It used to be that 3D printers were only capable of printing plastic objects that resemble real-world objects minus the functionality. These days, however, 3D printing has revolutionized the way some functional objects are made, whether as a whole or as a part. One great example of this is Amsterdam’s metal footbridge that’s being constructed by torch-wielding robots through 3D printing.
The latest chapter of the evolution of 3D printing involves micro-organs and a new revolutionary technique that will one day allow doctors to simply print out micro-organs for transplant patients who need them. 3D-printed assemblies that are loaded with embryonic stem cells have great potential in making this life-saving concept a reality.
How It Works
Human embryos contain the embryonic stem cells that are essential for developing any kind of cell in the body, from brain tissue to bone. This unique property is what makes embryonic stem cells the perfect catalysts for regenerative medicine—replacing and repairing damaged cells, tissues, and ultimately, organs.

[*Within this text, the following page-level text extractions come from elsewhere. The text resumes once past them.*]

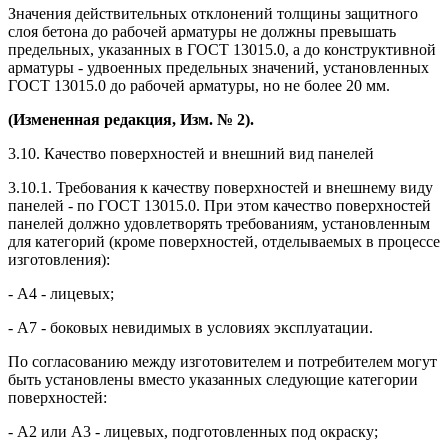
Значения действительных отклонений толщины защитного
слоя бетона до рабочей арматуры не должны превышать
предельных, указанных в ГОСТ 13015.0, а до конструктивной
арматуры - удвоенных предельных значений, установленных
ГОСТ 13015.0 до рабочей арматуры, но не более 20 мм.
(Измененная редакция, Изм. № 2).
3.10. Качество поверхностей и внешний вид панелей
3.10.1. Требования к качеству поверхностей и внешнему виду
панелей - по ГОСТ 13015.0. При этом качество поверхностей
панелей должно удовлетворять требованиям, установленным
для категорий (кроме поверхностей, отделываемых в процессе
изготовления):
- А4 - лицевых;
- А7 - боковых невидимых в условиях эксплуатации.
По согласованию между изготовителем и потребителем могут
быть установлены вместо указанных следующие категории
поверхностей:
- А2 или А3 - лицевых, подготовленных под окраску;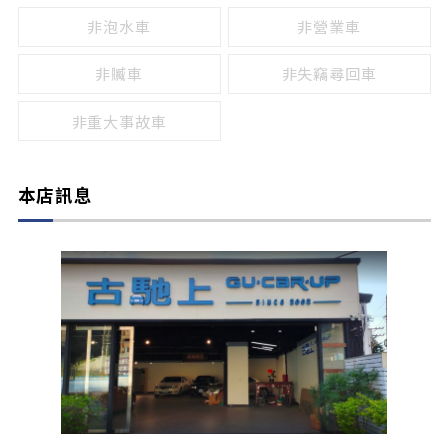
非泡水車
非營業車
非贓車
非失竊尋回車
非重大事故車
本店訊息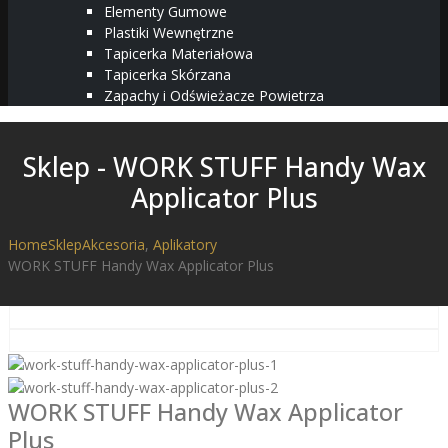
Elementy Gumowe
Plastiki Wewnętrzne
Tapicerka Materiałowa
Tapicerka Skórzana
Zapachy i Odświeżacze Powietrza
Sklep - WORK STUFF Handy Wax
Applicator Plus
Home
Sklep
Akcesoria
,
Aplikatory
WORK STUFF Handy Wax Applicator Plus
WORK STUFF Handy Wax Applicator
Plus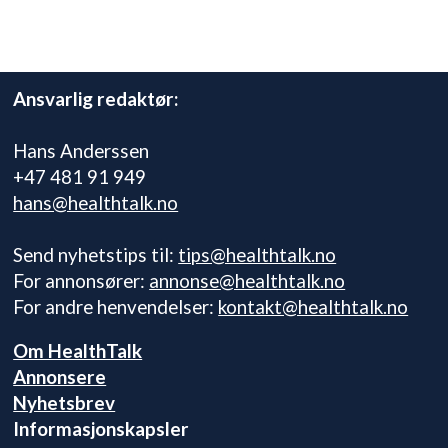
Ansvarlig redaktør:
Hans Anderssen
+47 481 91 949
hans@healthtalk.no
Send nyhetstips til:
tips@healthtalk.no
For annonsører:
annonse@healthtalk.no
For andre henvendelser:
kontakt@healthtalk.no
Om HealthTalk
Annonsere
Nyhetsbrev
Informasjonskapsler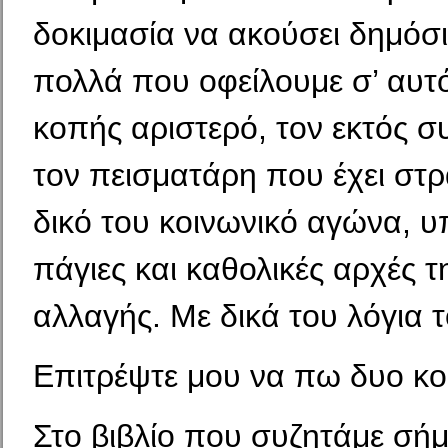
δοκιμασία να ακούσει δημόσι
πολλά που οφείλουμε σ’ αυτ
κοπής αριστερό, τον εκτός σ
τον πεισματάρη που έχει στρ
δικό του κοινωνικό αγώνα, 
πάγιες και κα­θολικές αρχές τ
αλλαγής. Με δικά του λόγια 
Επιτρέψτε μου να πω δυο κο
Στο βιβλίο που συζητάμε σή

A process known as differentiation is what medical researchers and scientists use to experiment with embryonic stem cells. It works by dosing the cells with biological stimulants to induce development and guide the cells toward specific tissue types. Previous research has given scientists significant insight in the way embryonic stem cells develop. It suggested that 3D environments that replicate the way cells might develop inside a human body is the most efficient way to grow the cells, and not in lab dishes.
A 3D printer used in most stem cell research labs work by depositing layers of material on top of one another, forming flat arrays that look basically like simple mounds. These are known as stalagmites. The new technique discovered by scientists, however, involves a different way of printing 3D structures that are loaded with embryonic stem cells.
In a recent study, the revolutionary 3D printing technique has allowed 90% of the stem cells to survive the printing process. The cells have multiplied into embryoid bodies inside the hydrogel scaffolds. The cells have also generated the type of proteins that are expected in healthy embryonic stem cells.